The disparity between quotes sourced on price comparison websites (PCWs) has diminished considerably in 2022 compared to previous years, according to GlobalData research. This is as the new Financial Conduct Authority (FCA) rules on dual pricing are beginning to show their effects on the home and motor lines.

In 2022, the difference between the lowest average and the highest average quote (of the 10 cheapest quotes on each site) provided by the four leading PCWs has diminished significantly. In the motor line, it has fallen from 45.3% in 2020 to just 12.3% in 2022. In the home line, this figure was down from 44.5% in 2021 to 9.2% in 2022. Price movements are also noticeable, with motor insurance becoming more expensive on average compared to previous years and home insurance premiums decreasing slightly.

For motor insurance customers, this provides yet another growing cost to add to the headache of the cost of living crisis currently gripping the UK. With inflation currently at 5.4%, energy bills set to increase by over 50% for millions in April, the looming rise in National Insurance, and threats of imminent price increases across a range of consumer staples, consumers will not want to see an increase in car insurance prices to boot. Insurers posted their best underwriting result in a decade in the motor line in 2020 and, despite modest rebates on premiums for some customers during the pandemic, boosted profitability in the line. Consumers have a right to be disappointed to see their motor insurance premiums rising at such a difficult time financially and, in turn, look towards price comparison.

Note: The motor insurance quote is for comprehensive cover for a 55-year-old married woman with no claims history, driving an eight-year-old Ford Fiesta, and paying a GBP500 voluntary excess. Home insurance quotes are for a married female homeowner (on a mortgage) of a three-bedroom house in London SE11, built in approximately 1990, with no claims history and a GBP500 excess (except for, which allowed a maximum voluntary excess of GBP400).

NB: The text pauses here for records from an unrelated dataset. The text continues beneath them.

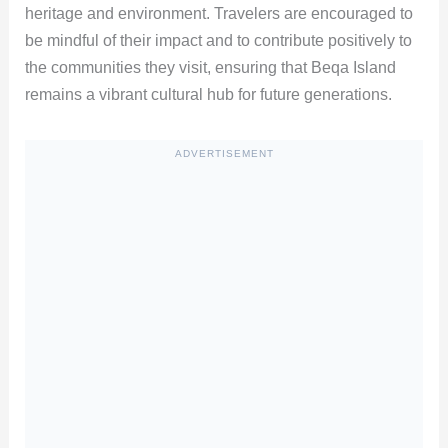
heritage and environment. Travelers are encouraged to
be mindful of their impact and to contribute positively to
the communities they visit, ensuring that Beqa Island
remains a vibrant cultural hub for future generations.
ADVERTISEMENT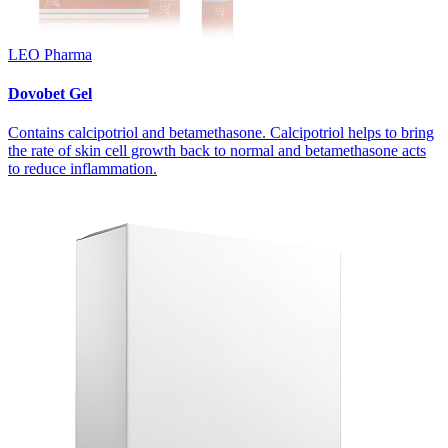
LEO Pharma
Dovobet Gel
Contains calcipotriol and betamethasone. Calcipotriol helps to bring
the rate of skin cell growth back to normal and betamethasone acts
to reduce inflammation.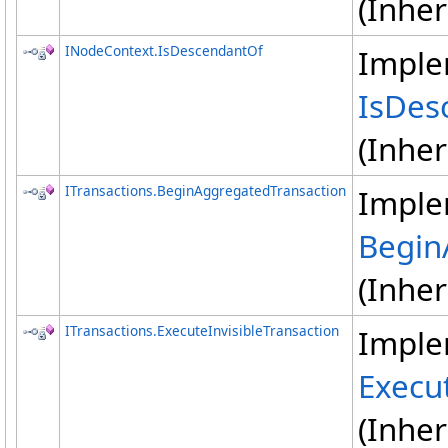
(Inhe
INodeContext
.
IsDescendantOf
Imple
IsDes
(Inhe
ITransactions
.
BeginAggregatedTransaction
Imple
Begin
(Inhe
ITransactions
.
ExecuteInvisibleTransaction
Imple
Execut
(Inhe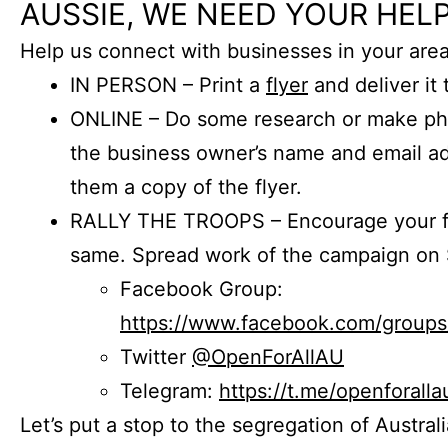
AUSSIE, WE NEED YOUR HELP
Help us connect with businesses in your area
IN PERSON – Print a
flyer
and deliver it 
ONLINE – Do some research or make phon
the business owner’s name and email a
them a copy of the flyer.
RALLY THE TROOPS – Encourage your fr
same. Spread work of the campaign on 
Facebook Group:
https://www.facebook.com/group
Twitter
@OpenForAllAU
Telegram:
https://t.me/openforalla
Let’s put a stop to the segregation of Austral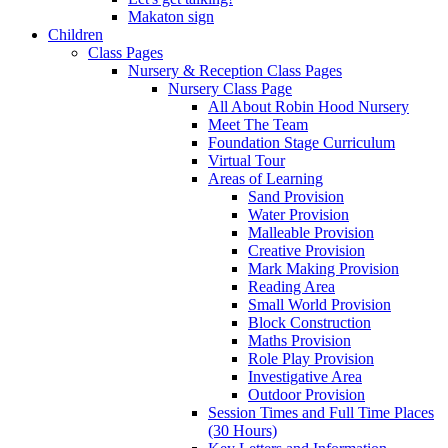
Makaton sign
Children
Class Pages
Nursery & Reception Class Pages
Nursery Class Page
All About Robin Hood Nursery
Meet The Team
Foundation Stage Curriculum
Virtual Tour
Areas of Learning
Sand Provision
Water Provision
Malleable Provision
Creative Provision
Mark Making Provision
Reading Area
Small World Provision
Block Construction
Maths Provision
Role Play Provision
Investigative Area
Outdoor Provision
Session Times and Full Time Places
(30 Hours)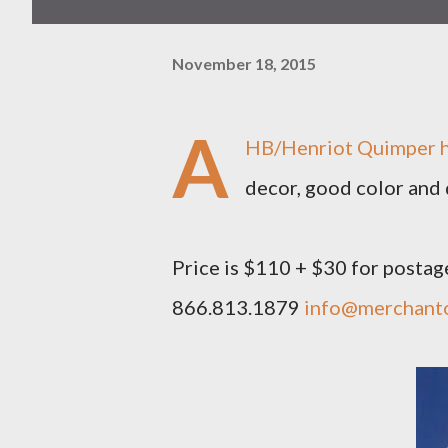
November 18, 2015
A
HB/Henriot Quimper he
decor, good color and d
Price is $110 + $30 for postag
866.813.1879
info@merchant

With regards to home insurance, providers are battling with tightening combined ratios (including a negative underwriting result in 2020) and waning demand driven by Generation Rent. Insurers may fear that too high a rise in home insurance premiums will drive consumers away from the market altogether. This is especially true of low-income households that will feel the financial strain of 2022 more significantly than other demographics.

Although it is early days for the FCA pricing rules, there is certainly good evidence that they are beginning to affect insurers’ pricing strategies. Insurers should be (indeed, most likely are) aware of the financial detriment facing consumers in the coming months. Consumers will become more averse to price increases in optional products, opting for cheaper alternatives or forgoing the product altogether. Claims management, cost-effectiveness, and operational efficiency will gain even greater significance moving forward as price increases become less feasible for insurers.